*Problem description*: Restate word for word the entries below, starting at the line with "Unsere Partner" and ending at the line with "par les justiciables, le". Keep both end lines and omit the pictures.

::::::::::

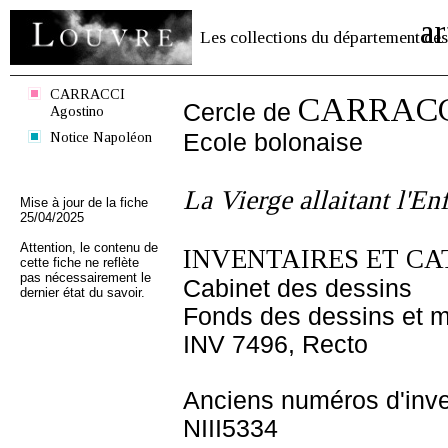
ar
Les collections du département des
CARRACCI
CARRACCI
Cercle de
Agostino
Notice Napoléon
Ecole bolonaise
La Vierge allaitant l'En
Mise à jour de la fiche
25/04/2025
Attention, le contenu de
INVENTAIRES ET CA
cette fiche ne reflète
pas nécessairement le
Cabinet des dessins
dernier état du savoir.
Fonds des dessins et m
INV 7496, Recto
Anciens numéros d'inve
NIII5334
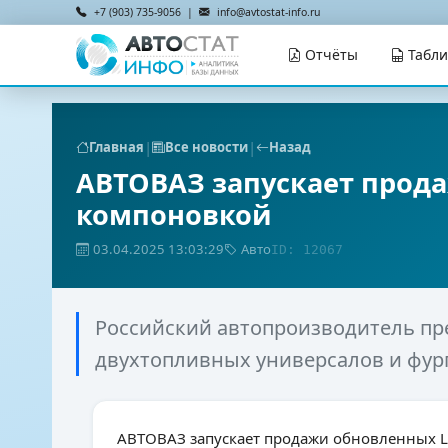
+7 (903) 735-9056 |
info@avtostat-info.ru
Отчёты
Табл
|
|
Главная
Все новости
Назад
АВТОВАЗ запускает прод
компоновкой
03.04.2025 13:03:29
Авто
ID: 12067
Российский автопроизводитель п
двухтопливных универсалов и фург
АВТОВАЗ запускает продажи обновленных L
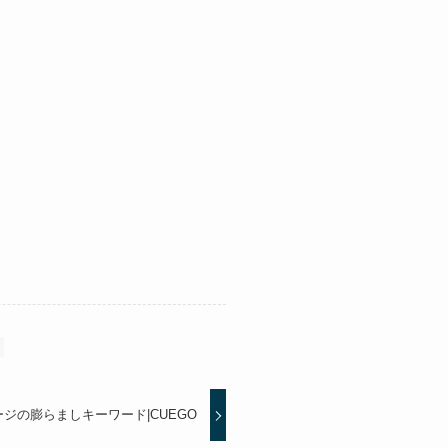
ジの膨らましキーワード|CUEGO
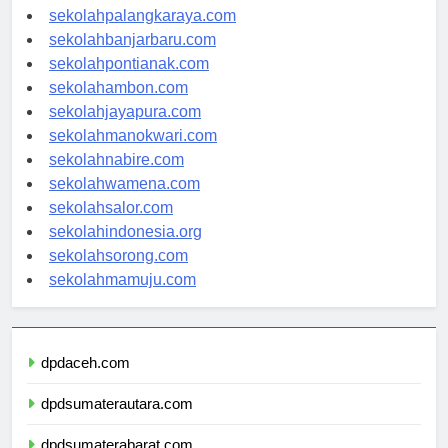
sekolahkupang.com
sekolahpalangkaraya.com
sekolahbanjarbaru.com
sekolahpontianak.com
sekolahambon.com
sekolahjayapura.com
sekolahmanokwari.com
sekolahnabire.com
sekolahwamena.com
sekolahsalor.com
sekolahindonesia.org
sekolahsorong.com
sekolahmamuju.com
dpdaceh.com
dpdsumaterautara.com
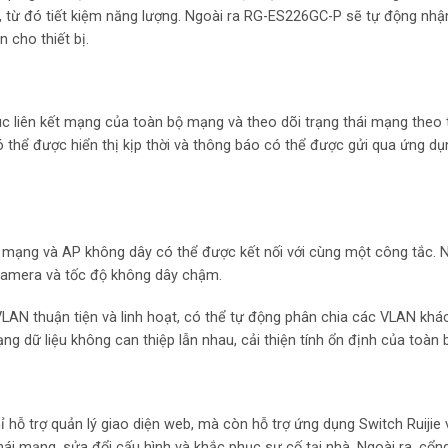
, từ đó tiết kiệm năng lượng. Ngoài ra RG-ES226GC-P sẽ tự động nhận
 cho thiết bị.
úc liên kết mạng của toàn bộ mạng và theo dõi trạng thái mạng theo t
có thể được hiển thị kịp thời và thông báo có thể được gửi qua ứng dụn
 mạng và AP không dây có thể được kết nối với cùng một công tắc. 
 camera và tốc độ không dây chậm.
LAN thuận tiện và linh hoạt, có thể tự động phân chia các VLAN khá
ạng dữ liệu không can thiệp lẫn nhau, cải thiện tính ổn định của toàn
hỗ trợ quản lý giao diện web, mà còn hỗ trợ ứng dụng Switch Ruijie 
ái mạng, sửa đổi cấu hình và khắc phục sự cố tại nhà. Ngoài ra, cổn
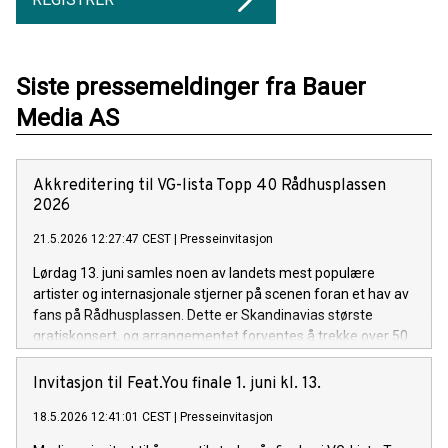
Siste pressemeldinger fra Bauer
Media AS
Akkreditering til VG-lista Topp 40 Rådhusplassen
2026
21.5.2026 12:27:47 CEST
|
Presseinvitasjon
Lørdag 13. juni samles noen av landets mest populære
artister og internasjonale stjerner på scenen foran et hav av
fans på Rådhusplassen. Dette er Skandinavias største
gratiskonsert, og arrangementet forventes å trekke over 50
000 unge publikummere. Kvelden ledes av VG-profil Steffen
Pettersen, Topp 40 programleder Tale Torjussen og Tik Tok-
Invitasjon til Feat.You finale 1. juni kl. 13.
profil Trygve Bennetsen.
18.5.2026 12:41:01 CEST
|
Presseinvitasjon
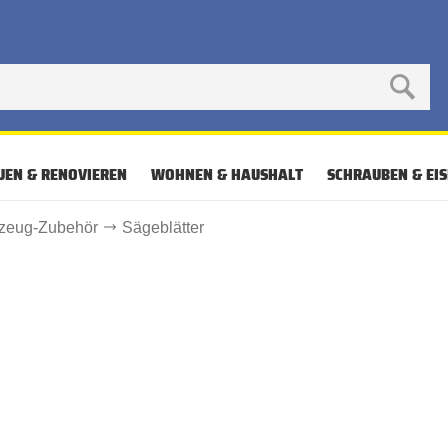
UEN & RENOVIEREN
WOHNEN & HAUSHALT
SCHRAUBEN & EI
kzeug-Zubehör
Sägeblätter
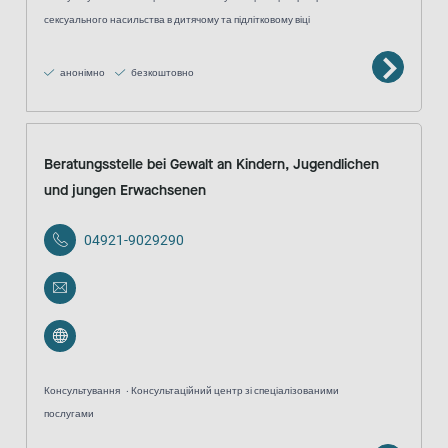
сексуального насильства в дитячому та підлітковому віці
анонімно
безкоштовно
Beratungsstelle bei Gewalt an Kindern, Jugendlichen
und jungen Erwachsenen
04921-9029290
Консультування
Консультаційний центр зі спеціалізованими
послугами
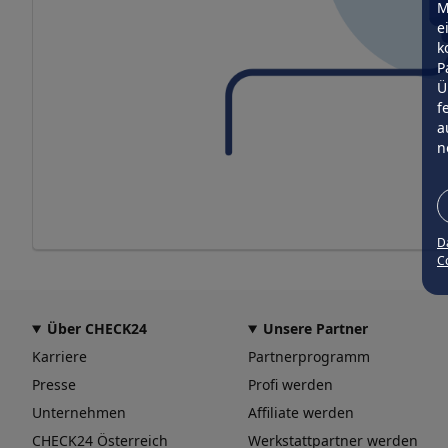
M
e
k
P
Ü
f
a
n
D
Co
Über CHECK24
Unsere Partner
Karriere
Partnerprogramm
Presse
Profi werden
Unternehmen
Affiliate werden
CHECK24 Österreich
Werkstattpartner werden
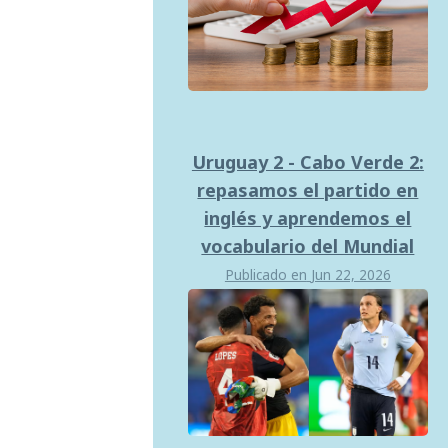
Uruguay 2 - Cabo Verde 2:
repasamos el partido en
inglés y aprendemos el
vocabulario del Mundial
Publicado en
Jun 22, 2026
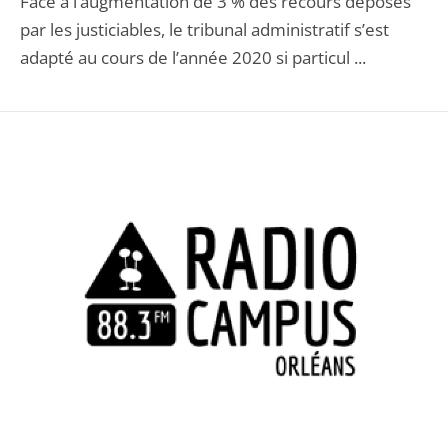
Face à l’augmentation de 3 % des recours déposés
par les justiciables, le tribunal administratif s’est
adapté au cours de l’année 2020 si particul ...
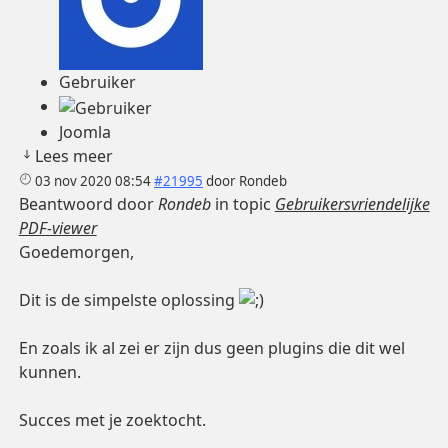
Gebruiker
Joomla
Lees meer
03 nov 2020 08:54
#21995
door
Rondeb
Beantwoord door
Rondeb
in topic
Gebruikersvriendelijke
PDF-viewer
Goedemorgen,
Dit is de simpelste oplossing
En zoals ik al zei er zijn dus geen plugins die dit wel
kunnen.
Succes met je zoektocht.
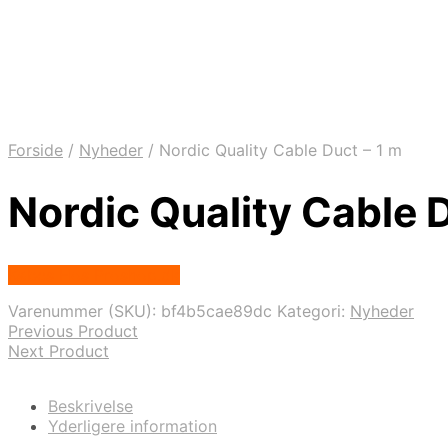
Forside
/
Nyheder
/
Nordic Quality Cable Duct – 1 m
Nordic Quality Cable D
Købes Hos Proshop.dk
Varenummer (SKU):
bf4b5cae89dc
Kategori:
Nyheder
Previous Product
Next Product
Beskrivelse
Yderligere information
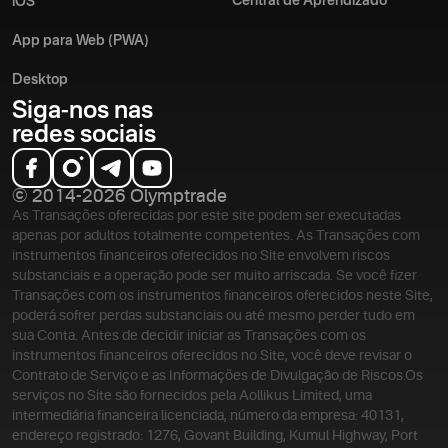
Central de Aprendizado
iOS
App para Web (PWA)
Desktop
Siga-nos nas
redes sociais
© 2014-2026 Olymptrade
As Transações oferecidas por este site podem ser executadas
apenas por adultos totalmente competentes. As Transações com
instrumentos financeiros oferecidos no Site envolvem riscos
substanciais e a operação pode ser muito arriscada. Se você fizer
Transações com os instrumentos financeiros oferecidos neste Site,
poderá sofrer perdas substanciais ou até mesmo perder tudo em
sua Conta. Antes de decidir iniciar as Transações com os
instrumentos financeiros oferecidos no Site, você deve revisar o
Contrato de Serviço e as Informações de Divulgação de Riscos.
Os
serviços no Site são fornecidos pela Aollikus Limited, uma
intermediária financeira licenciada, número da empresa: 40131,
endereço registrado: 1276, Govant Building, Kumul Highway, Port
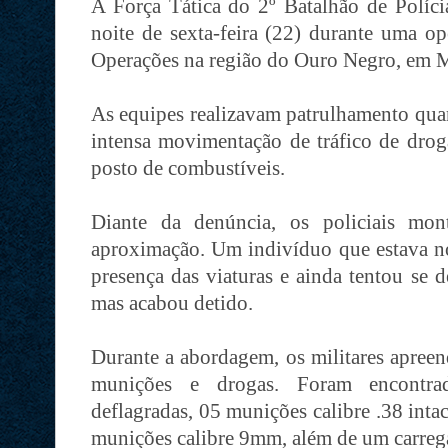
A Força Tática do 2º Batalhão de Polí
noite de sexta-feira (22) durante uma o
Operações na região do Ouro Negro, em 
As equipes realizavam patrulhamento qua
intensa movimentação de tráfico de dro
posto de combustíveis.
Diante da denúncia, os policiais mo
aproximação. Um indivíduo que estava no 
presença das viaturas e ainda tentou se d
mas acabou detido.
Durante a abordagem, os militares apree
munições e drogas. Foram encontra
deflagradas, 05 munições calibre .38 inta
munições calibre 9mm, além de um carrega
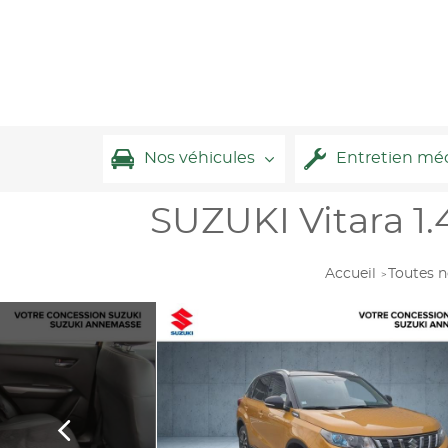
Nos véhicules
Entretien mé
SUZUKI Vitara 1.
Accueil
Toutes n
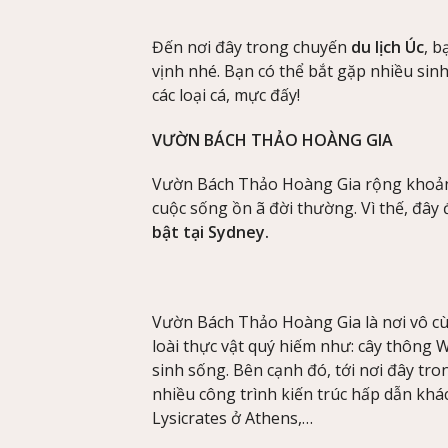
Đến nơi đây trong chuyến
du lịch Úc
, 
vịnh nhé. Bạn có thể bắt gặp nhiều sin
các loại cá, mực đấy!
VƯỜN BÁCH THẢO HOÀNG GIA
Vườn Bách Thảo Hoàng Gia rộng khoảng 
cuộc sống ồn ã đời thường. Vì thế, đâ
bật tại Sydney.
Vườn Bách Thảo Hoàng Gia là nơi vô cùn
loài thực vật quý hiếm như: cây thông W
sinh sống. Bên cạnh đó, tới nơi đây tr
nhiều công trình kiến trúc hấp dẫn kh
Lysicrates ở Athens,…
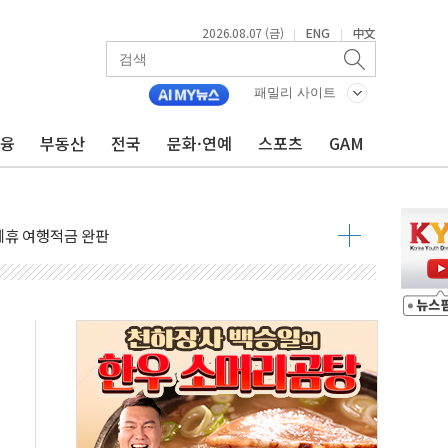
2026.08.07 (금)
ENG
中文
|
|
 4중 추돌…1명 심정지·5명 부상
진화 중...진화헬기 3대 투입
패밀리 사이트
전 사단장 항소심도 징역 3년
금융
부동산
전국
문화·연예
스포츠
GAM
출 첫 2000억원 돌파
4000억 금융 지원
제휴 여행적금 완판
 영업 재개...장바구니에 홈플러스 담아달라" 호소
FO, 금융지주 포용금융 조직개편 신호탄
감사 무마' 유병호 구속 기소
 하락…내린 종목이 두 배 넘어
위…김성환 기후부 장관 "예측범위 벗어나도 즉시대응"
예측"…건설연, AI 위험기상 기술 개발
·인증제도 개선 수혜 기대"
져…대전서 50대 일용직 추락 사망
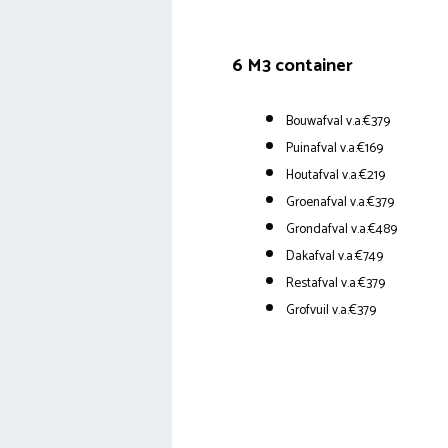
6 M3 container
Bouwafval v.a.€379
Puinafval v.a.€169
Houtafval v.a.€219
Groenafval v.a.€379
Grondafval v.a.€489
Dakafval v.a.€749
Restafval v.a.€379
Grofvuil v.a.€379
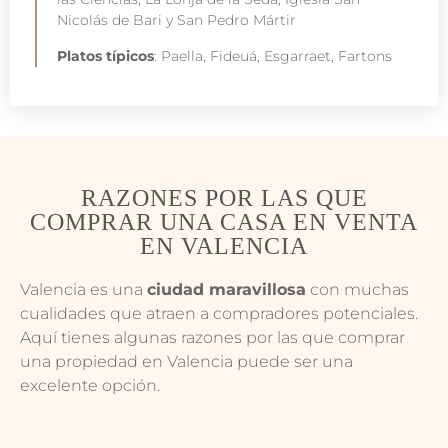
Nicolás de Bari y San Pedro Mártir
Platos típicos
: Paella, Fideuá, Esgarraet, Fartons
RAZONES POR LAS QUE
COMPRAR UNA CASA EN VENTA
EN VALENCIA
Valencia es una
ciudad maravillosa
con muchas
cualidades que atraen a compradores potenciales.
Aquí tienes algunas razones por las que comprar
una propiedad en Valencia puede ser una
excelente opción.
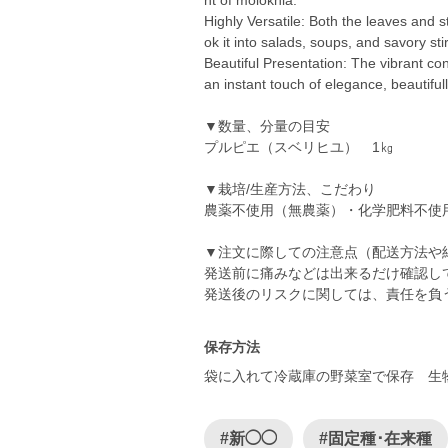
nt of molokhia.
Highly Versatile: Both the leaves and st
ok it into salads, soups, and savory stir
Beautiful Presentation: The vibrant c
an instant touch of elegance, beautiful
▼数量、分量の目安
プルピエ（スベリヒユ） 1㎏
▼栽培/生産方法、こだわり
農薬不使用（無農薬）・化学肥料不使
▼注文に際しての注意点（配送方法や
発送前に痛みなどは出来るだけ確認し
発送後のリスクに関しては、責任を負
保存方法
袋に入れて冷蔵庫の野菜室で保存 生
#新◯◯
#固定種･在来種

::::::::::

*Solved exercise*:
Unsere Partner
Karriere
Partnerprogramm
Presse
Profi werden
Unternehmen
Affiliate werden
CHECK24 Österreich
Werkstattpartner werden
Uruguay 2 - Cabo Verde 2:
repasamos el partido en
inglés y aprendemos el
vocabulario del Mundial
Publicado en
Jun 22, 2026
Face à l’augmentation de 3 % des recours déposés
par les justiciables, le tribunal administratif s’est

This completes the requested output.